But lest we forget, Halloween is primarily about wardrobe. Costume catalogues start arriving just after July 4th and the fairy godmother of them all is Chasing Fireflies' Wishcraft - think the Neiman Marcus Christmas Book for kids. Perhaps you are familiar with this glossy advertisement (owned by Home Shopping Network) favored by Palisades preschoolers and Pasadena preteens alike. Your daughter can dress in a $150 glittery "Candy Princess" gown designed by Gwen Stefani. Read the fine print to realize accompanying wand, wig and wings are a la carte. The Countess of Grantham Dress will run you $90 and the hat an additional $40. And Mom and Dad, too, can be cast members of Downton Abbey -- perhaps, for irony's sake, the help: Maid Anna and Servant Jimmy.

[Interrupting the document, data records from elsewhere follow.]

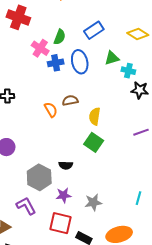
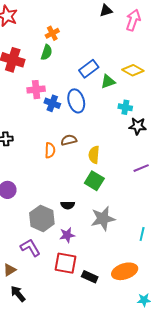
green semicircle: (60, 37) -> (47, 52), moved
pink cross: (40, 48) -> (36, 90), turned -36
green triangle: (112, 58) -> (108, 81), moved
blue cross: (56, 63) -> (52, 103), turned 35
orange semicircle: (51, 110) -> (50, 150), turned 35
gray star: (93, 202) -> (103, 219), moved, size x1.4

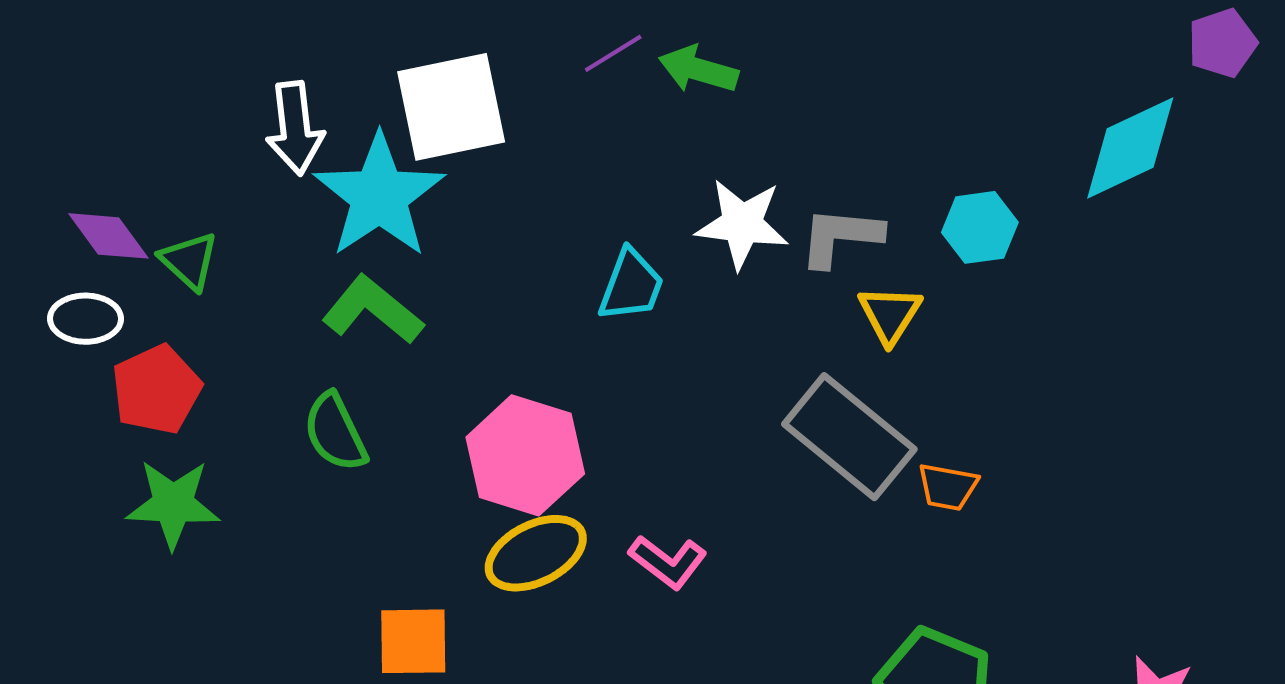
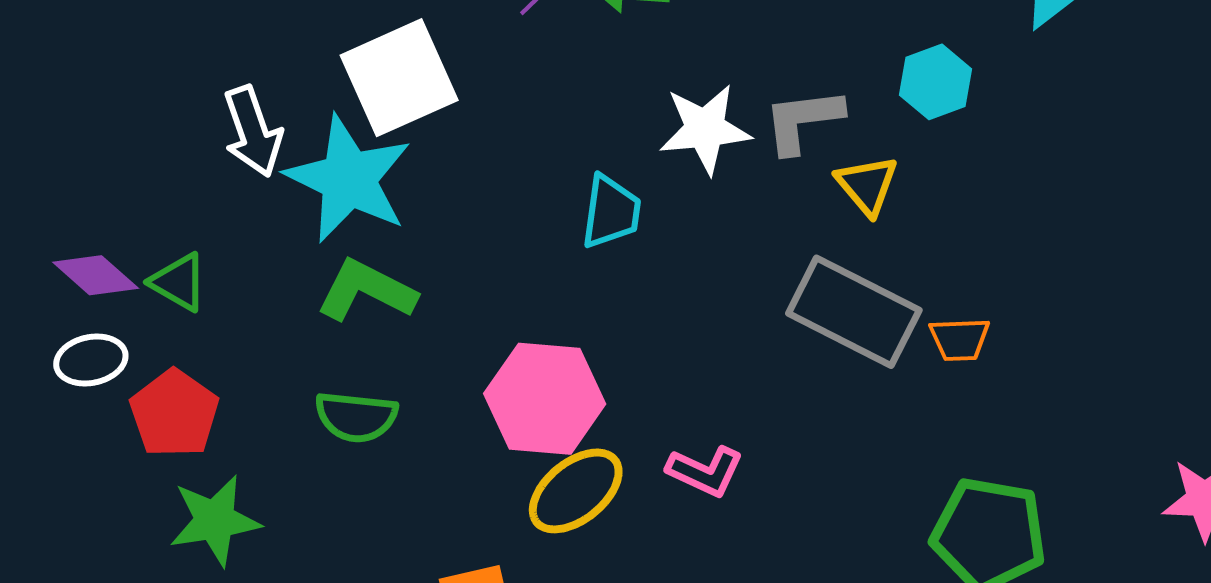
green semicircle: (335, 432) -> (356, 417), turned -46

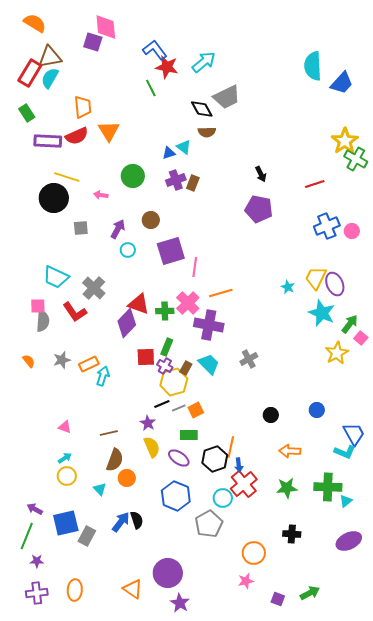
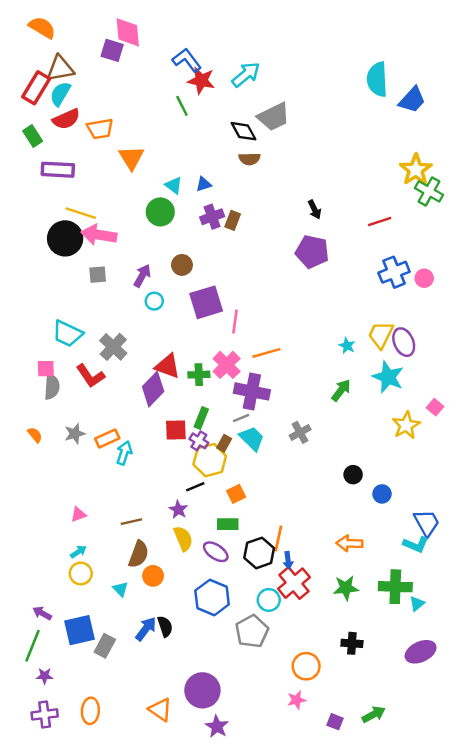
orange trapezoid: (83, 107) -> (100, 129), turned 85
red semicircle: (77, 136) -> (66, 119), moved
cyan triangle: (184, 147) -> (174, 185), moved
pink arrow: (101, 195) -> (99, 235), moved, size x2.0
green arrow: (350, 324) -> (341, 390), moved
gray line: (179, 408) -> (241, 418), moved
black circle: (271, 415) -> (353, 475), moved
pink triangle: (65, 427) -> (78, 514), turned -40

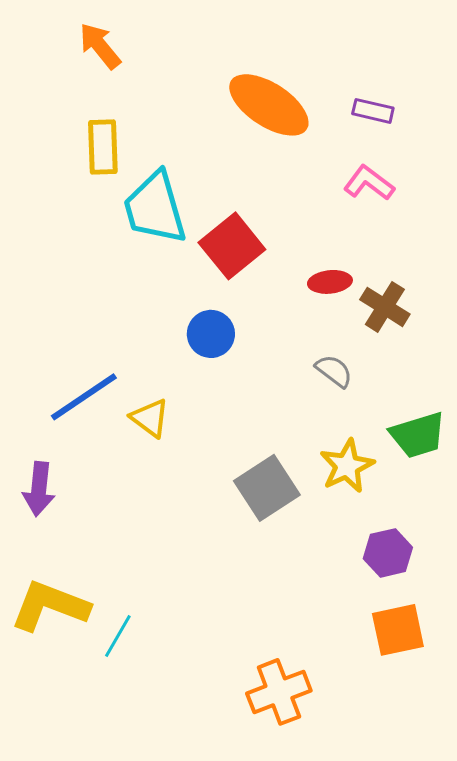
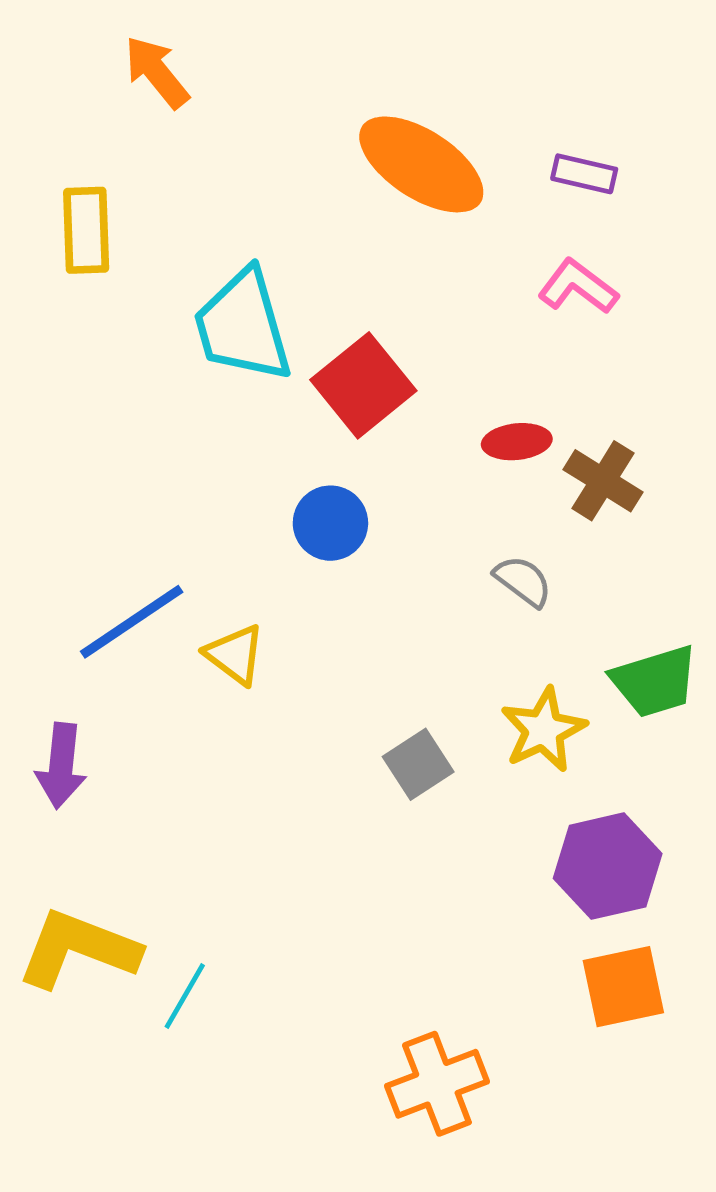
yellow rectangle: (103, 147) -> (86, 230), moved
gray square: (267, 488) -> (418, 764), size x0.7
purple hexagon: (388, 553) -> (608, 866), size x1.4

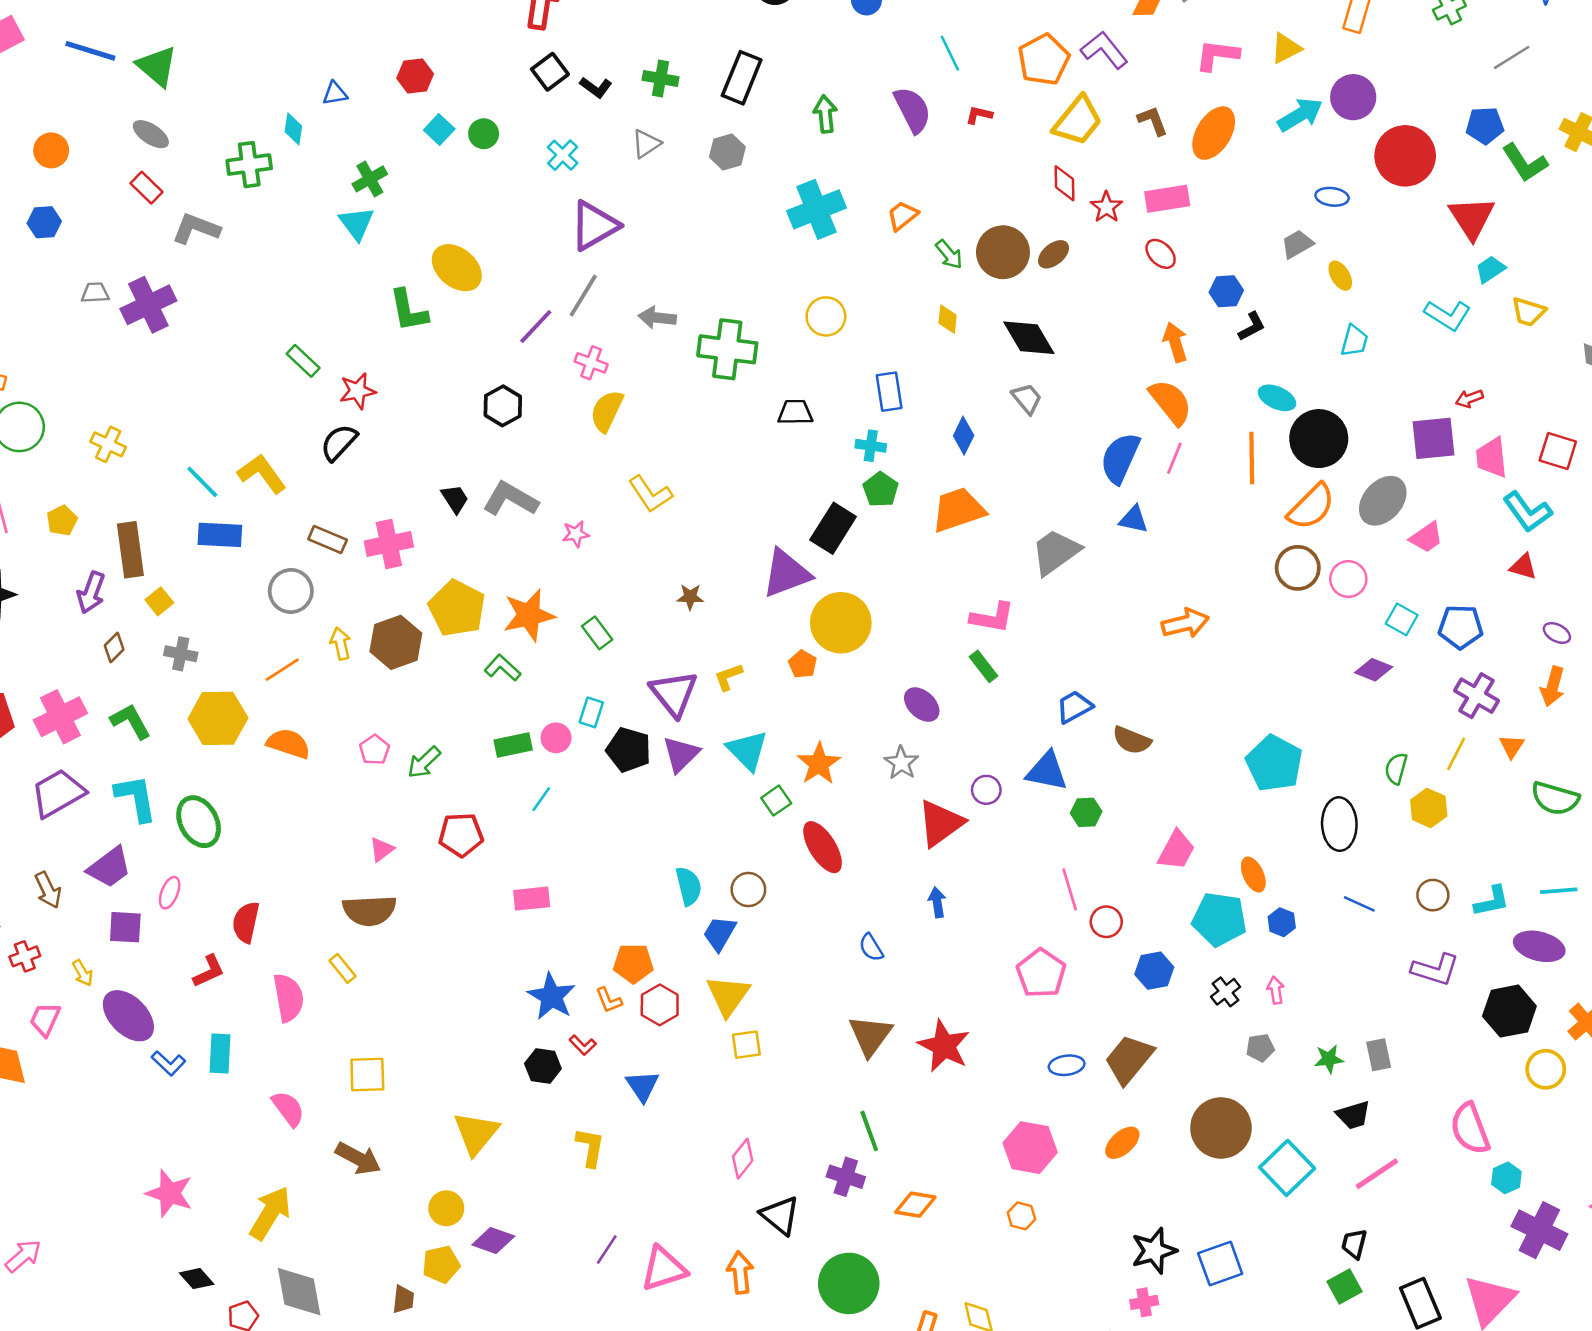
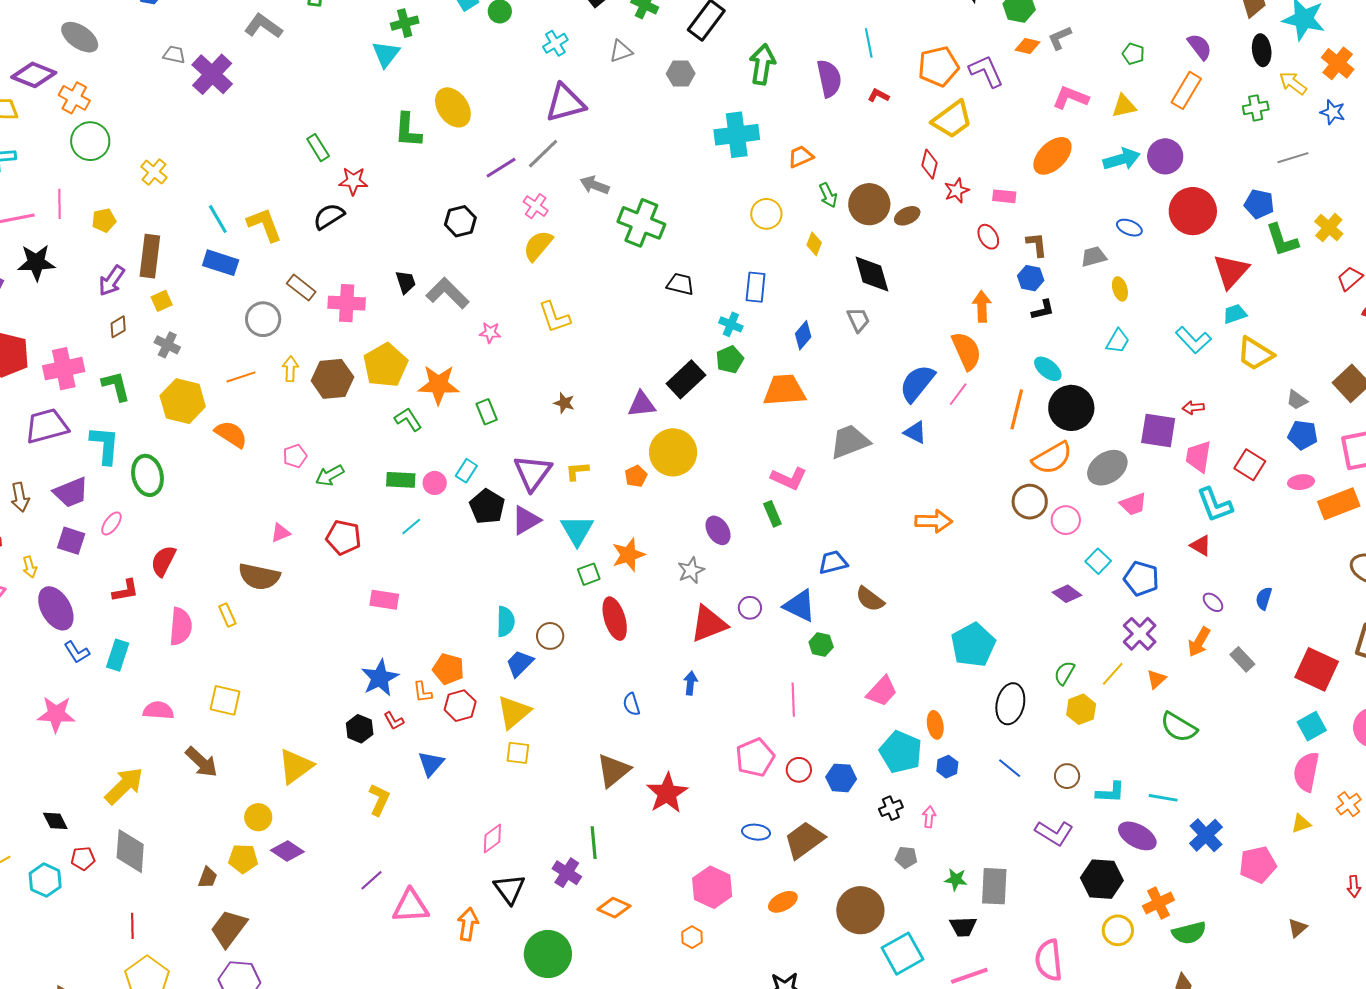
green arrow: (825, 114) -> (762, 64), size x1.4
brown L-shape: (1153, 121) -> (1037, 245), moved
pink rectangle: (1167, 199) -> (1004, 196), size x0.7
purple cross: (148, 305) -> (212, 74), turned -36
yellow trapezoid: (1528, 312) -> (1255, 354), size x1.4
yellow circle: (826, 316) -> (766, 214), moved
purple triangle: (786, 573) -> (642, 404), size x0.7
red circle: (1106, 922) -> (799, 770), moved
gray rectangle: (1379, 1055) -> (994, 886), size x1.5
pink semicircle: (288, 1109) -> (158, 710), turned -64
pink star: (169, 1193) -> (56, 714), moved, turned -30

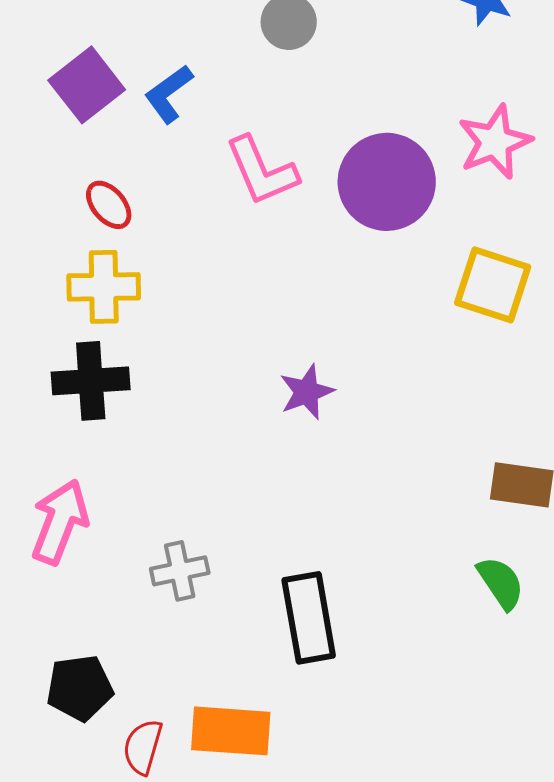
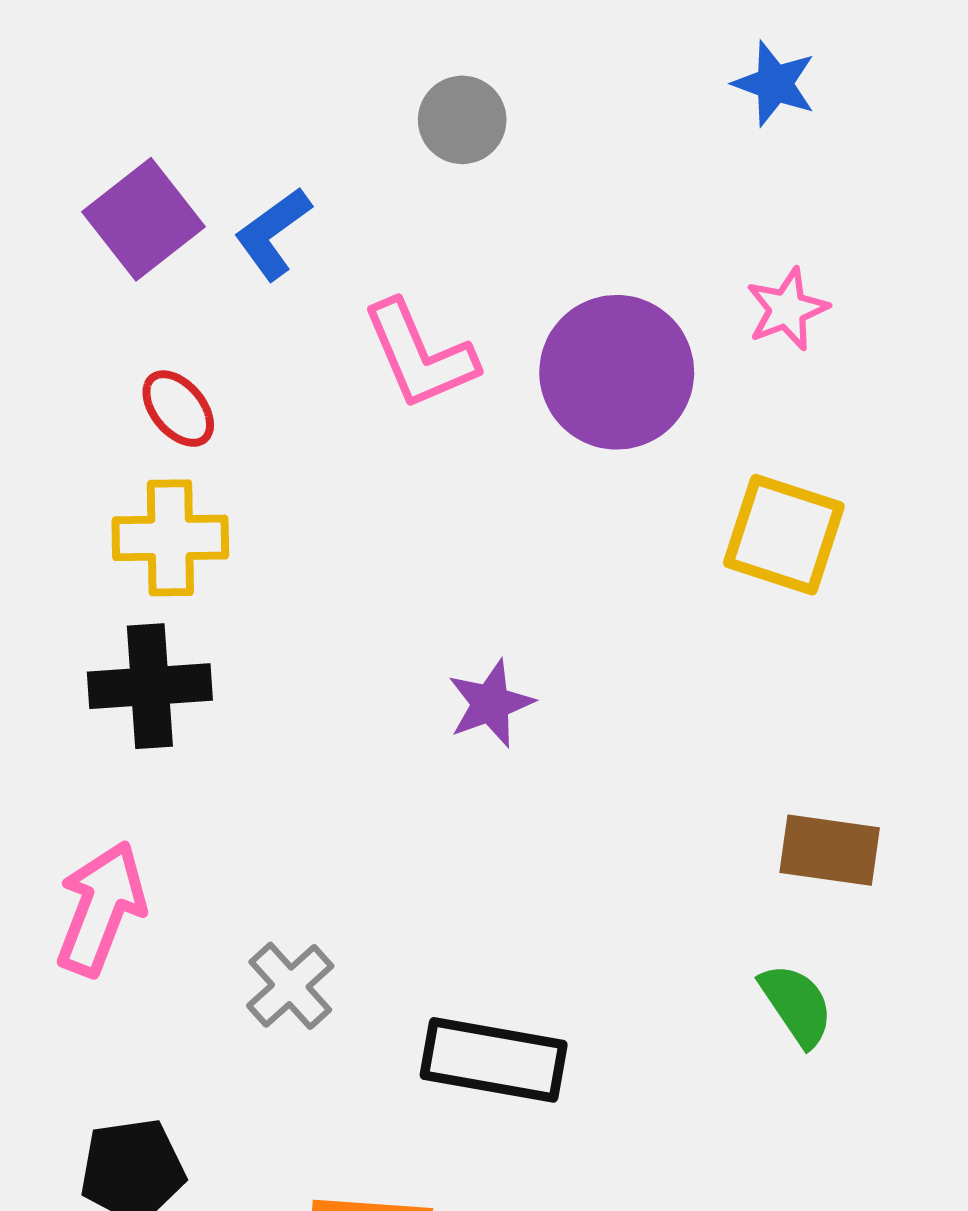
pink star: (495, 142) -> (787, 309), size x0.7
gray cross: (180, 571) -> (290, 986), turned -30
black rectangle: (309, 618) -> (494, 1060), turned -70

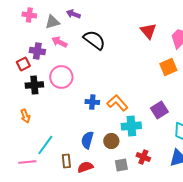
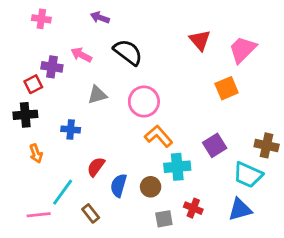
gray triangle: (52, 22) -> (97, 95), moved
pink circle: (61, 77) -> (144, 102), moved
black cross: (34, 85) -> (25, 115), moved
blue cross: (92, 102) -> (71, 129), moved
brown rectangle: (66, 161) -> (91, 213), turned -32
red semicircle: (85, 167) -> (96, 167), moved, turned -35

Back to the children's costumes. They are plural in this town. Halloween, you see, is no longer one night, but rather a series of events -- and wearing the same getup to each would be akin to donning the identical dress on the Emmys, Globes and Oscars red carpets. For my 11- year-old son, there is first a coed soiree to attend inside a Beverly Hills gated community at a gothic-style manse that might have been built with the holiday in mind. If you are to believe the reality show on which his friend's mother appeared, Wicca is practiced here (benevolently with scented candles) thus lending a further aura of authenticity.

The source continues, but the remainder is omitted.